I still had the anger, the hot fuel to drive it. Even a book as big as
Denver
had barely skimmed the foam off the top of that volcanic kettle.

The following month, to my great amazement, I had a second book virtually ready to send to New York.

There’s a principle that writers sometimes talk about when they gather in pubs or mingle with each other at cocktail parties. John Williams, who won a National Book Award for his novel
Augustus
, described it to me this way. You break the book’s back. Call it what you will—getting a bead on it, seeing it at last for what it really is, finding the path to True North and having it all slip into place—whatever you call it, there’s not a writer on earth who has not had that experience. You struggle with concepts big and small for weeks, months, years, and then it breaks and you see so clearly how it needs to go. How long it takes to reach this point is what determines the answer to the question that started this essay a few pages ago. The silliest inconsistencies hang you up forever. The smallest obstacle creates a ripple effect when you tinker with it, and the more you tinker with it the bigger the impact on material already written and yet to come. It can cascade back through the book with the power of a tidal wave, washing away your underpinnings and eroding your foundations. When this happens, you do what people along the Mississippi do every other year or so—you pick up your soggy stuff, rebuild your house and go on with it. If Jane simply must become Cynthia, with devastating consequences for Robert, you suck it up and let her do it.

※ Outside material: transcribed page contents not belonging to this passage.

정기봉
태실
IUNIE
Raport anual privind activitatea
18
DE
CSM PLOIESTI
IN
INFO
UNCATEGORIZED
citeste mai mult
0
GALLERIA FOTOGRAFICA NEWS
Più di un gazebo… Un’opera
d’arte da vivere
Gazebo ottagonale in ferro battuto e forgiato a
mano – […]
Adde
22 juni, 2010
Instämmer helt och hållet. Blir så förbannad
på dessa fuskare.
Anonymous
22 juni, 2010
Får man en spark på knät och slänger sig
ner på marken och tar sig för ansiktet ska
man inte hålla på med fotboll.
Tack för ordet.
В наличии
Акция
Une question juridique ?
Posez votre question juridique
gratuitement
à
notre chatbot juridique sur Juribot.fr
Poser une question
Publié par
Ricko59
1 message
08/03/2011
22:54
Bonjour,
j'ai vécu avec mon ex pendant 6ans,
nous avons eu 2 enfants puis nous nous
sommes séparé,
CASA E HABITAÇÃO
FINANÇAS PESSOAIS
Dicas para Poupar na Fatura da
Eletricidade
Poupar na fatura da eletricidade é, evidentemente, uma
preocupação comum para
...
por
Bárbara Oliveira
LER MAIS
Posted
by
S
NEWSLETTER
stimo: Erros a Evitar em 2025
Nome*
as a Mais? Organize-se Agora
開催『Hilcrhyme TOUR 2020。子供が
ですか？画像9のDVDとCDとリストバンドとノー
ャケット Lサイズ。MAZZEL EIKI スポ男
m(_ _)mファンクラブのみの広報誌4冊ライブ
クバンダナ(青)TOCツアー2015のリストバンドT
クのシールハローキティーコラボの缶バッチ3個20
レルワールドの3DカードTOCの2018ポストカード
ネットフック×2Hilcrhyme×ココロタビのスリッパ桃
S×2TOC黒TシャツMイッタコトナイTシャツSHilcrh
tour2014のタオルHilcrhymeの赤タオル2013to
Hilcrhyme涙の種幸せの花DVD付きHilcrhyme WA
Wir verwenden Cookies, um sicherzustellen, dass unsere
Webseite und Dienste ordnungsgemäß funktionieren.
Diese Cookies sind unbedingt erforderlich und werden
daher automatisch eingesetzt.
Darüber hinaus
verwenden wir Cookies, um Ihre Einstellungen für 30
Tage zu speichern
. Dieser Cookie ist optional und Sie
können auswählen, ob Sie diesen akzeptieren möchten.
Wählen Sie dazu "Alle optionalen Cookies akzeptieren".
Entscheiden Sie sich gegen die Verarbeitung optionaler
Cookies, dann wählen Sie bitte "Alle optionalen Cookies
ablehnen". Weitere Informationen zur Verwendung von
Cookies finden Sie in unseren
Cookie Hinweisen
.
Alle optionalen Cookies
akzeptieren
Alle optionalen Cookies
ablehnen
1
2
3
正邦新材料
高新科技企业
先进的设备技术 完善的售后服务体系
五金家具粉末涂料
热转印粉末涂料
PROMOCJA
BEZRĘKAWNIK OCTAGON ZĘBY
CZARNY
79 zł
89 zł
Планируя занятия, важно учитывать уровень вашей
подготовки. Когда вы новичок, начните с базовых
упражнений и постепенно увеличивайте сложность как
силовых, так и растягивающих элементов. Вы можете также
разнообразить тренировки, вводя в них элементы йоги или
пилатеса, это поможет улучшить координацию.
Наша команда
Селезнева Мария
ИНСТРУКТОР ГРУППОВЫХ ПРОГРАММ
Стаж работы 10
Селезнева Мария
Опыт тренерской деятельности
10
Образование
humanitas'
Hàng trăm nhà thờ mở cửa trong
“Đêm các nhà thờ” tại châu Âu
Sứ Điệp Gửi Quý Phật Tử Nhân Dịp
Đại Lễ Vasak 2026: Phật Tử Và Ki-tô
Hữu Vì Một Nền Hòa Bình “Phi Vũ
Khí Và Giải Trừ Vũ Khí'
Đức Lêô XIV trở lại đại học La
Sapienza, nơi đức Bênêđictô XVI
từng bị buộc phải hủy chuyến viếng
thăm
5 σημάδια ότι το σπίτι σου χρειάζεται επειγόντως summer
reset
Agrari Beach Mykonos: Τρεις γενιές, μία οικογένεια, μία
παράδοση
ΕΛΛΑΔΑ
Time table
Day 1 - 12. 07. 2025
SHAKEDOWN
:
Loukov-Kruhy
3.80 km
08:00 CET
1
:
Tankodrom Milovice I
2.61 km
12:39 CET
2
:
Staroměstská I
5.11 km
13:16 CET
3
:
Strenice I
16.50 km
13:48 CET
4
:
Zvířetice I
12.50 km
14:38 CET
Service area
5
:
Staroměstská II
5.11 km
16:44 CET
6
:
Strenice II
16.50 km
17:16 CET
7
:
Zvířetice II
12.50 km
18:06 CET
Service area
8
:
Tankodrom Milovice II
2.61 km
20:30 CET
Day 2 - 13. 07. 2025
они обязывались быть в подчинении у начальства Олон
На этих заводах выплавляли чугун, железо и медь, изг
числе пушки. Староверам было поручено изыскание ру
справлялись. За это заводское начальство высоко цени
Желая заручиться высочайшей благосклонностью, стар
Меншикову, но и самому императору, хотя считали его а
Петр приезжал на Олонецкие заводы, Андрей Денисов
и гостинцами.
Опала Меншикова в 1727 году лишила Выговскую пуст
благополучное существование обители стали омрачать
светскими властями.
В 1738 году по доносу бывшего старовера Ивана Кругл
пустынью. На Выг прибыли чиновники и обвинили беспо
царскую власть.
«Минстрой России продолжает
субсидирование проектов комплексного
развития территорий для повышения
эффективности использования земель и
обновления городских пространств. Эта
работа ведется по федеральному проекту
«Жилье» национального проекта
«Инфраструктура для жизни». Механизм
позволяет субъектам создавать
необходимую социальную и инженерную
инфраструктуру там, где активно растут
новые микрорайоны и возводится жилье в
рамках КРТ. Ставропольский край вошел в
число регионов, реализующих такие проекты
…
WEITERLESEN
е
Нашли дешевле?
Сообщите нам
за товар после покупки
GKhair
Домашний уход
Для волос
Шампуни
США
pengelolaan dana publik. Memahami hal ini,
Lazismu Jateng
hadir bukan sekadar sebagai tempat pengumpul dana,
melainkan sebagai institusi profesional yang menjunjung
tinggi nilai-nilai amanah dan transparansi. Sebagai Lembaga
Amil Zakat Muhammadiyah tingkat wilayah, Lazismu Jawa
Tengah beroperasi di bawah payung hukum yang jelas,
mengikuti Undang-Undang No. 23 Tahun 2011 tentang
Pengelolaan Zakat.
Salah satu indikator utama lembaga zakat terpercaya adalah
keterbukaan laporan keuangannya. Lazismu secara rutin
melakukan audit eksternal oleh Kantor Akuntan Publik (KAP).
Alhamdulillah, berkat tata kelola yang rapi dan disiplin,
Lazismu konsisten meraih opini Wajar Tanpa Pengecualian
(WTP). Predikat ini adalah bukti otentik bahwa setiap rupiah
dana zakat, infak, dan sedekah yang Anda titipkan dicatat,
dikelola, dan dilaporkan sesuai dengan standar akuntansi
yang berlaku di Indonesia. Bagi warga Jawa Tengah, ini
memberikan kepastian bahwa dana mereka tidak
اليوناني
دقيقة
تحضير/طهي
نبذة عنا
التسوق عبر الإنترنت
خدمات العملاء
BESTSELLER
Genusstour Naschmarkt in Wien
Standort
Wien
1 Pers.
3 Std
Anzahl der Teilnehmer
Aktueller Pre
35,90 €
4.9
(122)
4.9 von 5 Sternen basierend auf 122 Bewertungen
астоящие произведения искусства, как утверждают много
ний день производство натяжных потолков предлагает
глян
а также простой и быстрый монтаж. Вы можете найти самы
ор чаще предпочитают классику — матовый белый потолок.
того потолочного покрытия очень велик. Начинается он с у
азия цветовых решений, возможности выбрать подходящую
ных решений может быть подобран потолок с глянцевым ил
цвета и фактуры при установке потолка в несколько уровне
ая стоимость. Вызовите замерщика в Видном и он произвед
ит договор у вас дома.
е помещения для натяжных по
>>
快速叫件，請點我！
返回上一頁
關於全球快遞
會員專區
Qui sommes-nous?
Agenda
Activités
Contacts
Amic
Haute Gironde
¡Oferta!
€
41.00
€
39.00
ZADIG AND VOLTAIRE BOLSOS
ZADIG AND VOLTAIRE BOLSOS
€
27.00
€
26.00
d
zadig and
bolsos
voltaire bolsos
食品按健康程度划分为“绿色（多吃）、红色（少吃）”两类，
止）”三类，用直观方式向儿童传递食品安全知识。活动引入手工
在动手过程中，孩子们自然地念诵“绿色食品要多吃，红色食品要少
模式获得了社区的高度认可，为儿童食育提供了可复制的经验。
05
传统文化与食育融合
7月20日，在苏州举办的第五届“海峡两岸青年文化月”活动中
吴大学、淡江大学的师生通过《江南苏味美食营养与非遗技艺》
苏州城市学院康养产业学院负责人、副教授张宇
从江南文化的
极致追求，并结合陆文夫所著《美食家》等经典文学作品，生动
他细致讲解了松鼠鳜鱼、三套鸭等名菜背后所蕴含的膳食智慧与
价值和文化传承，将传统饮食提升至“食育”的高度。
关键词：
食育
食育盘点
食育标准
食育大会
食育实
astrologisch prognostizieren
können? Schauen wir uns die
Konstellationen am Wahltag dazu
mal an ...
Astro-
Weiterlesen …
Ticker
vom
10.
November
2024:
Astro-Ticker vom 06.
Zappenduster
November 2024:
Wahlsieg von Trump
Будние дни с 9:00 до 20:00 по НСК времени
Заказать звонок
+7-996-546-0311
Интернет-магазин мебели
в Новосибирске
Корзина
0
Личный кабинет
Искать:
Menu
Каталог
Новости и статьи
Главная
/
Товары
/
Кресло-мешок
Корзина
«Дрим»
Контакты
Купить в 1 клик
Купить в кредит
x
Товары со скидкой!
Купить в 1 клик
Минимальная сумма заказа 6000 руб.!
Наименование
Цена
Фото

If Robert then jumps off a bridge, you follow that line and see where it goes. You follow your people into their various scenes knowing that every incident has its opposite possibility. The same thing could happen in another place, or between different characters, or with different results. Indecision and doubt ride with you day and night. The alternate worlds that can rise up in any one novel are terrifying as you contemplate working up yet another one. Your hero takes a turn and you can’t know if it’s right until sixty pages have passed and the trail has petered out in a box canyon. John Fowles, in
The French Lieutenant’s Woman,
wanted Charles to turn left and go back to town; Charles went right instead, down to the dairy to meet Sarah. Charles is motivated by something Fowles can’t yet understand, but it works. If it had not, I believe Fowles would tinker until it did.